◆ Task directions:
In how many lines of the records does the word "Tiesību" appear? Reply with the number and nothing else.

◆ Data listing:
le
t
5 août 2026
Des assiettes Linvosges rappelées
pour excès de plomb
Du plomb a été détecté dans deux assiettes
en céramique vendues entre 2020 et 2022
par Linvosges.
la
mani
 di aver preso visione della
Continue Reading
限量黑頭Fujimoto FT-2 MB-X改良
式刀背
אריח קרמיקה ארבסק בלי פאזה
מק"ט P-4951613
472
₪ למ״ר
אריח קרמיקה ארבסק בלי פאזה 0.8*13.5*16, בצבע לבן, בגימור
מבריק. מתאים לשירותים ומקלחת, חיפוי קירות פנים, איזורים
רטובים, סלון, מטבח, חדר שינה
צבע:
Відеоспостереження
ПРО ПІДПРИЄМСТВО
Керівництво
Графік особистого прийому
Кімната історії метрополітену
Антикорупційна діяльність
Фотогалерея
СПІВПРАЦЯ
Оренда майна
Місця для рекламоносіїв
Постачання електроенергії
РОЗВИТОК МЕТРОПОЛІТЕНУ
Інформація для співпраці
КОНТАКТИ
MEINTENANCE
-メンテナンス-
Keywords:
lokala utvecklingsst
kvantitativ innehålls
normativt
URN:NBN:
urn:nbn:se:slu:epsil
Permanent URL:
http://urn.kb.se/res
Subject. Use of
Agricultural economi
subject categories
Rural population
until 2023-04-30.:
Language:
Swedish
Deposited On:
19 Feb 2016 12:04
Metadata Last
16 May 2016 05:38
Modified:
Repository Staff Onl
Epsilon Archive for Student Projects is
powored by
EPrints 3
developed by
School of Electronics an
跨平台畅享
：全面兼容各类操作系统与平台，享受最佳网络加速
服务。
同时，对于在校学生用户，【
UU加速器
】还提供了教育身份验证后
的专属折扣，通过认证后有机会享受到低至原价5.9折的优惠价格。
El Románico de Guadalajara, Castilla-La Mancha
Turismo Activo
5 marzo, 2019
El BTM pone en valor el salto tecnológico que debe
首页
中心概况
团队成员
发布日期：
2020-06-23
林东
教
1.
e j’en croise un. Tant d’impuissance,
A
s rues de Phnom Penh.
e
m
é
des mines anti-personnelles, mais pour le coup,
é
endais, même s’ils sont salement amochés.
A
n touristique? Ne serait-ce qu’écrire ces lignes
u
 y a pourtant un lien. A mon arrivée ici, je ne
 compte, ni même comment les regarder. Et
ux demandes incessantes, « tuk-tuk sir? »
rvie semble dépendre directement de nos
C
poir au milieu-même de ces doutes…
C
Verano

...

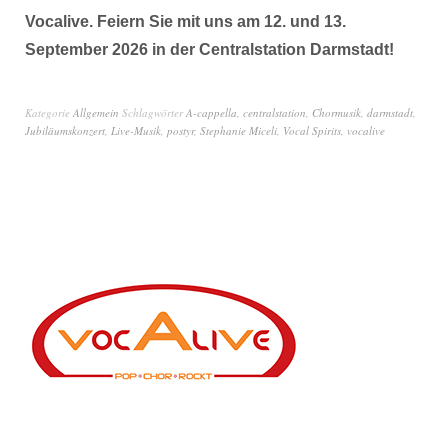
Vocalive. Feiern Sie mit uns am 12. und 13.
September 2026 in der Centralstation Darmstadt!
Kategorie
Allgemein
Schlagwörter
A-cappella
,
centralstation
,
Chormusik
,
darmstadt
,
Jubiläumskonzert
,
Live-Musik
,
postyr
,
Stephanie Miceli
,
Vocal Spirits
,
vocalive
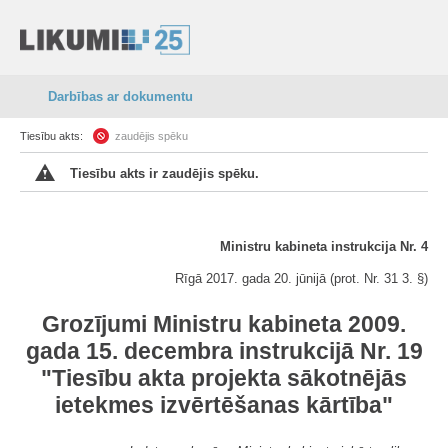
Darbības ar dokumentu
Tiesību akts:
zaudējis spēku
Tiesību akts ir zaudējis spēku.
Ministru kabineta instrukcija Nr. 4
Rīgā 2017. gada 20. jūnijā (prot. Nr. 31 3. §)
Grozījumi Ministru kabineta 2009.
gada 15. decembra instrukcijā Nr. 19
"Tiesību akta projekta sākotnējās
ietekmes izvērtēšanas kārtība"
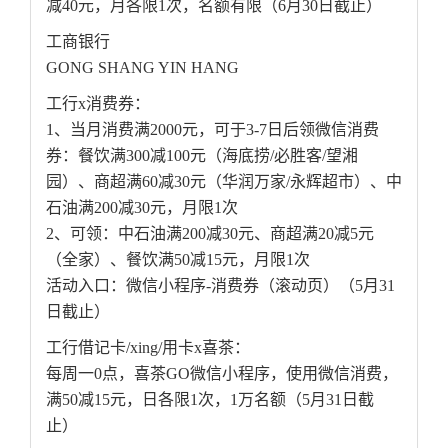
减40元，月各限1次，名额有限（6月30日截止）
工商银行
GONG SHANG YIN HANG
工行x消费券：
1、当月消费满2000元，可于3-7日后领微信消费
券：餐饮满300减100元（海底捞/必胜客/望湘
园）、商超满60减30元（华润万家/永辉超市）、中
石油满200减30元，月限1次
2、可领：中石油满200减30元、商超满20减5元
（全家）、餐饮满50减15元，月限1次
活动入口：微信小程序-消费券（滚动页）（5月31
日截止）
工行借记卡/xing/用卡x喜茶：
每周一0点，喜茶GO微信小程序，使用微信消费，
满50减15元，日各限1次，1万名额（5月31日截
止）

==

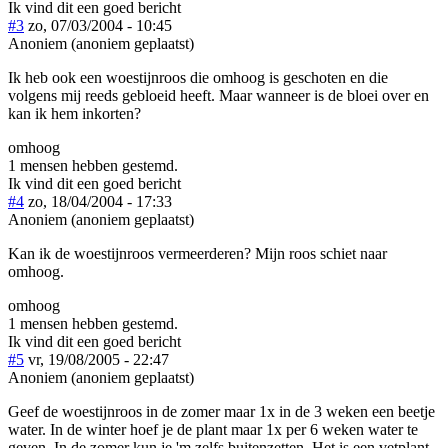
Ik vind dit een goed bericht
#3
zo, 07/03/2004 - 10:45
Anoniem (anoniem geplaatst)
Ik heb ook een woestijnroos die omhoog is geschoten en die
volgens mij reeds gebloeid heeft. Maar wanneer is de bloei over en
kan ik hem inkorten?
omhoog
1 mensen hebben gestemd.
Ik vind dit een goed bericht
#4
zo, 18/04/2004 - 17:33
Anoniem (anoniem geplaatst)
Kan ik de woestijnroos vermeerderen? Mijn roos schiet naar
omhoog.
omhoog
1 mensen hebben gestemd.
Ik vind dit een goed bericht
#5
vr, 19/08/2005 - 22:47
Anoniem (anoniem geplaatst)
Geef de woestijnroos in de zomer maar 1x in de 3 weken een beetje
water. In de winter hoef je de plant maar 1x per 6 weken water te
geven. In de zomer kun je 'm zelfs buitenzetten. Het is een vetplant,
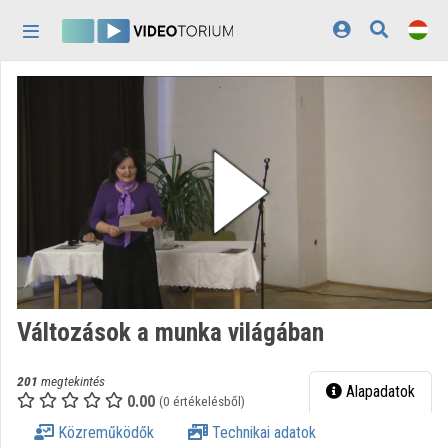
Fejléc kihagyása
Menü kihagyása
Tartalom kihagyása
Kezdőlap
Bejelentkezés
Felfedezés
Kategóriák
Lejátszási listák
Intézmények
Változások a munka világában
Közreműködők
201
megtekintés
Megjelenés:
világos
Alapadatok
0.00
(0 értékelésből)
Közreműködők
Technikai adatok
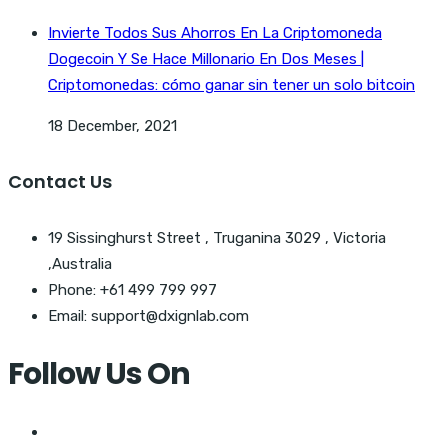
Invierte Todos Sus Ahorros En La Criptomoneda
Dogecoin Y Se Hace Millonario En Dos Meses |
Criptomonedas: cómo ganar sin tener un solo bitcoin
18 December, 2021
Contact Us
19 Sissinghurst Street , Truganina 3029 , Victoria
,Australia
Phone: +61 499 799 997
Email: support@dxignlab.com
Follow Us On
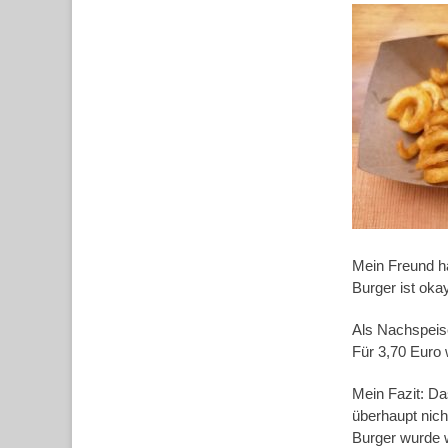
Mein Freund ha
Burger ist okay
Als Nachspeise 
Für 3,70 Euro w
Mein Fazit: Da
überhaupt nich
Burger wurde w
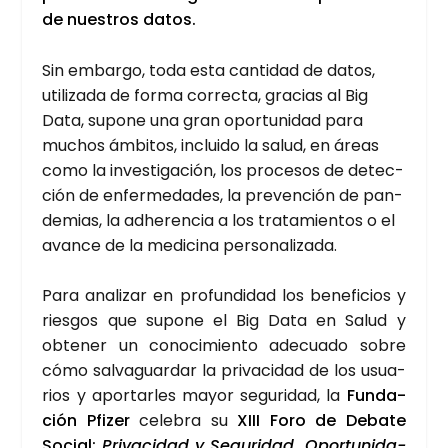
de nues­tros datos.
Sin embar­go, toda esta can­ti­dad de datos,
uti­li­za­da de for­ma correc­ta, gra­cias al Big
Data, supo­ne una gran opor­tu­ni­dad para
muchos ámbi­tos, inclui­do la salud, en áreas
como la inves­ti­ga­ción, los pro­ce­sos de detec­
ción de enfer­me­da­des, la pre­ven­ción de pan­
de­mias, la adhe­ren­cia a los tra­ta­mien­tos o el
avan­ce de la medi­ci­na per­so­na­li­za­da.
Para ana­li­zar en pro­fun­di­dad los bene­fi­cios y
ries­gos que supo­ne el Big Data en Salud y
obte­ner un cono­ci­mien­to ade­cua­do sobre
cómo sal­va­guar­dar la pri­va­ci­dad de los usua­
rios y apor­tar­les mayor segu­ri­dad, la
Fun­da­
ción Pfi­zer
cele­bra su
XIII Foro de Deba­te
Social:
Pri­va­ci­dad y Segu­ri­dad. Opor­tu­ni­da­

◆ Reply:
3